## Work to be completed
Would you return the data exactly as given, except for its pictures?

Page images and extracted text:

▬▬▬

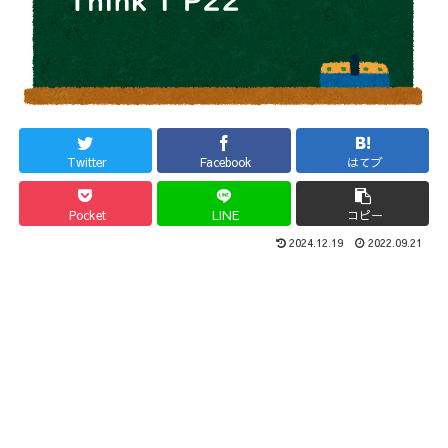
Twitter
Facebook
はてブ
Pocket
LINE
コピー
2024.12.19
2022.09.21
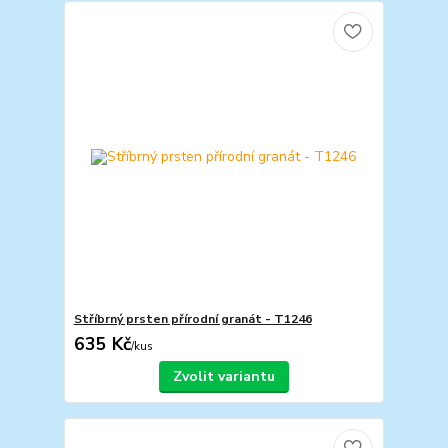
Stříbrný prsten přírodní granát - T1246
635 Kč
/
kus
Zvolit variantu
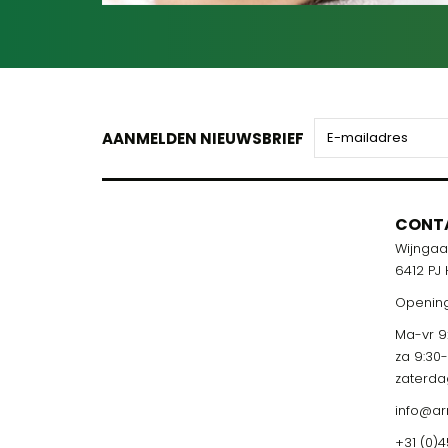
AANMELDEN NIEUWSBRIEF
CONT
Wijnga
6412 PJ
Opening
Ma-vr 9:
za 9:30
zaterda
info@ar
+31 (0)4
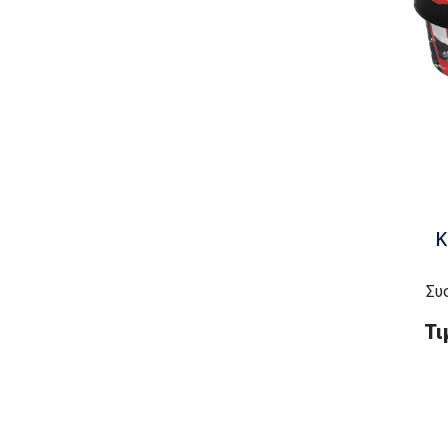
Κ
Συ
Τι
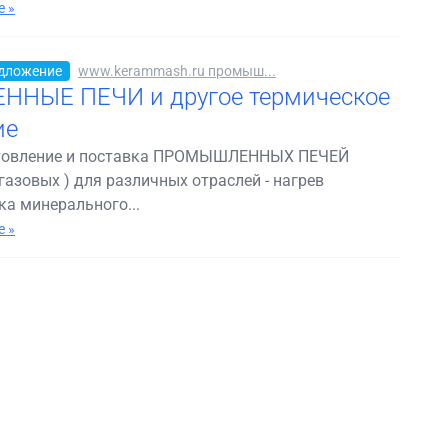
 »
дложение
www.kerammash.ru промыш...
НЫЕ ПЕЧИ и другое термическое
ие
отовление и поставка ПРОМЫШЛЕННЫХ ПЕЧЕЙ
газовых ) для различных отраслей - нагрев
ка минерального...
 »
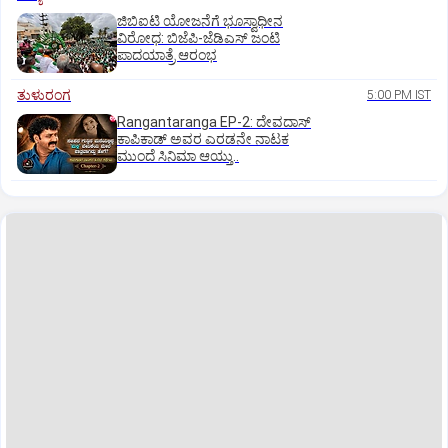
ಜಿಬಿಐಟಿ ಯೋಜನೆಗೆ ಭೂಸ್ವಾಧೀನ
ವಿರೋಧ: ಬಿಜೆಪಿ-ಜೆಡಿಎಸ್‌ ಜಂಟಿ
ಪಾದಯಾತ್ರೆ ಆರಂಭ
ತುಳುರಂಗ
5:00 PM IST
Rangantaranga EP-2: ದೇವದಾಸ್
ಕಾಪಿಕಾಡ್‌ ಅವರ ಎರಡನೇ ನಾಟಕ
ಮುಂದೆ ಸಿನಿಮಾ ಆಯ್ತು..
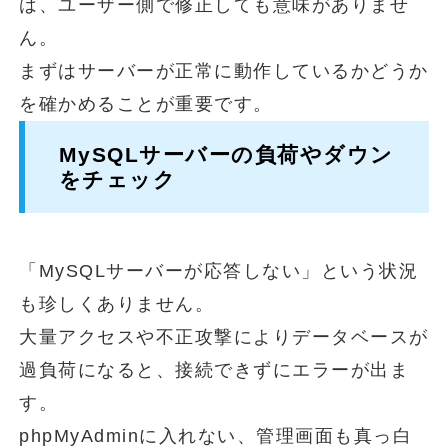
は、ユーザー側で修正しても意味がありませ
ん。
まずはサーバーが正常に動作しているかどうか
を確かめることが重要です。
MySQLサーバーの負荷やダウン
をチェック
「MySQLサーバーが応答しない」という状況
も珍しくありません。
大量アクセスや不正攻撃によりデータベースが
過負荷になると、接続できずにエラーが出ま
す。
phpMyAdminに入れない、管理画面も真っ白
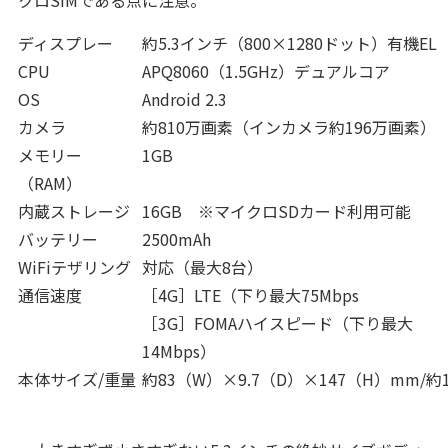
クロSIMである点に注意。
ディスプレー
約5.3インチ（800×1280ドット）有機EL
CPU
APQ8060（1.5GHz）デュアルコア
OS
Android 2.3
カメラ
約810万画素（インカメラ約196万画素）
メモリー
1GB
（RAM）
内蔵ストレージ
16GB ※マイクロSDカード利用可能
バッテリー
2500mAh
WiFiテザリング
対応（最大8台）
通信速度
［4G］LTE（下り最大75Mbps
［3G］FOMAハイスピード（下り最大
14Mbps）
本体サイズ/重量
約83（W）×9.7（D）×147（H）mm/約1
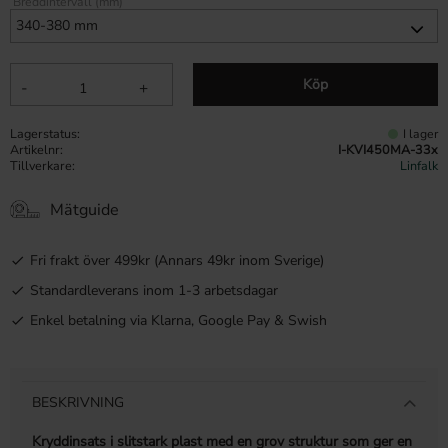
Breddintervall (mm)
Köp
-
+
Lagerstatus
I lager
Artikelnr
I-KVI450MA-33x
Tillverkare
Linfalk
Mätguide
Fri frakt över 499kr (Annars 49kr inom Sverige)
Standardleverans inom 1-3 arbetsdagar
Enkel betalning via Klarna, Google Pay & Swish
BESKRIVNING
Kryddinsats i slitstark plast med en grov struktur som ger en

▬▬▬

## Expected output
Twitter
Facebook
はてブ
Pocket
LINE
コピー
2024.12.19
2022.09.21
Stříbrný prsten přírodní granát - T1246
635 Kč
/
kus
Zvolit variantu
AANMELDEN NIEUWSBRIEF
CONT
Wijnga
6412 PJ
Opening
Ma-vr 9:
za 9:30
zaterda
info@ar
+31 (0)4
Κ
Συ
Τι
 »
дложение
www.kerammash.ru промыш...
НЫЕ ПЕЧИ и другое термическое
ие
отовление и поставка ПРОМЫШЛЕННЫХ ПЕЧЕЙ
газовых ) для различных отраслей - нагрев
ка минерального...
 »
ಜಿಬಿಐಟಿ ಯೋಜನೆಗೆ ಭೂಸ್ವಾಧೀನ
ವಿರೋಧ: ಬಿಜೆಪಿ-ಜೆಡಿಎಸ್‌ ಜಂಟಿ
ಪಾದಯಾತ್ರೆ ಆರಂಭ
ತುಳುರಂಗ
5:00 PM IST
Rangantaranga EP-2: ದೇವದಾಸ್
ಕಾಪಿಕಾಡ್‌ ಅವರ ಎರಡನೇ ನಾಟಕ
ಮುಂದೆ ಸಿನಿಮಾ ಆಯ್ತು..
は、ユーザー側で修正しても意味がありませ
ん。
まずはサーバーが正常に動作しているかどうか
を確かめることが重要です。
MySQLサーバーの負荷やダウン
をチェック
「MySQLサーバーが応答しない」という状況
も珍しくありません。
大量アクセスや不正攻撃によりデータベースが
過負荷になると、接続できずにエラーが出ま
す。
phpMyAdminに入れない、管理画面も真っ白
クロSIMである点に注意。
ディスプレー
約5.3インチ（800×1280ドット）有機EL
CPU
APQ8060（1.5GHz）デュアルコア
OS
Android 2.3
カメラ
約810万画素（インカメラ約196万画素）
メモリー
1GB
（RAM）
内蔵ストレージ
16GB ※マイクロSDカード利用可能
バッテリー
2500mAh
WiFiテザリング
対応（最大8台）
通信速度
［4G］LTE（下り最大75Mbps
［3G］FOMAハイスピード（下り最大
14Mbps）
本体サイズ/重量
約83（W）×9.7（D）×147（H）mm/約1
Breddintervall (mm)
Köp
-
+
Lagerstatus
I lager
Artikelnr
I-KVI450MA-33x
Tillverkare
Linfalk
Mätguide
Fri frakt över 499kr (Annars 49kr inom Sverige)
Standardleverans inom 1-3 arbetsdagar
Enkel betalning via Klarna, Google Pay & Swish
BESKRIVNING
Kryddinsats i slitstark plast med en grov struktur som ger en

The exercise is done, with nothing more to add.